__Stored data entries__
════
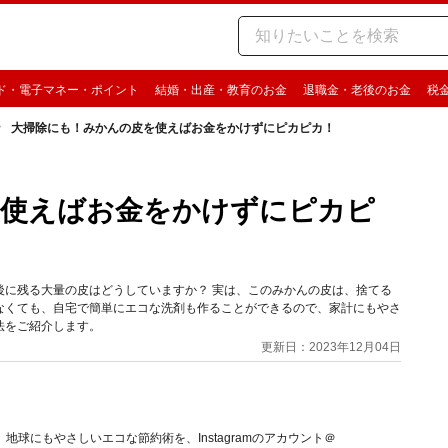
ド・電子マネー・ポイント
結婚・出産・教育のお金
退職金・老後のお金
税
大掃除にも！みかんの皮を使えばお金をかけずにピカピカ！
を使えばお金をかけずにピカピ
後に残る大量の皮はどうしていますか？ 実は、このみかんの皮は、捨てる
なくても、自宅で簡単にエコな洗剤も作ることができるので、家計にもやさ
法をご紹介します。
更新日：2023年12月04日
球にもやさしいエコな節約術を、Instagramのアカウント＠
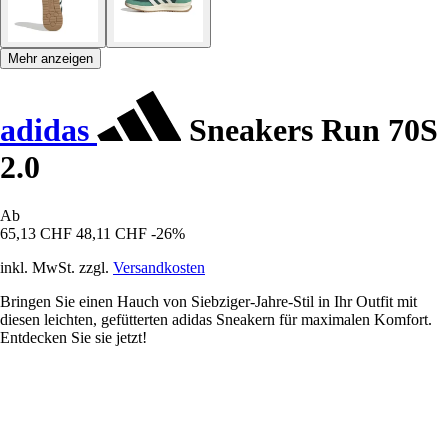
Mehr anzeigen
adidas
Sneakers Run 70S
2.0
Ab
65,13 CHF
48,11 CHF
-26%
inkl. MwSt. zzgl.
Versandkosten
Bringen Sie einen Hauch von Siebziger-Jahre-Stil in Ihr Outfit mit
diesen leichten, gefütterten adidas Sneakern für maximalen Komfort.
Entdecken Sie sie jetzt!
════
Could you please return the entries above exactly, minus the pictures?

ド・電子マネー・ポイント
結婚・出産・教育のお金
退職金・老後のお金
税
大掃除にも！みかんの皮を使えばお金をかけずにピカピカ！
を使えばお金をかけずにピカピ
後に残る大量の皮はどうしていますか？ 実は、このみかんの皮は、捨てる
なくても、自宅で簡単にエコな洗剤も作ることができるので、家計にもやさ
法をご紹介します。
更新日：2023年12月04日
球にもやさしいエコな節約術を、Instagramのアカウント＠
Mehr anzeigen
adidas
Sneakers Run 70S
2.0
Ab
65,13 CHF
48,11 CHF
-26%
inkl. MwSt. zzgl.
Versandkosten
Bringen Sie einen Hauch von Siebziger-Jahre-Stil in Ihr Outfit mit
diesen leichten, gefütterten adidas Sneakern für maximalen Komfort.
Entdecken Sie sie jetzt!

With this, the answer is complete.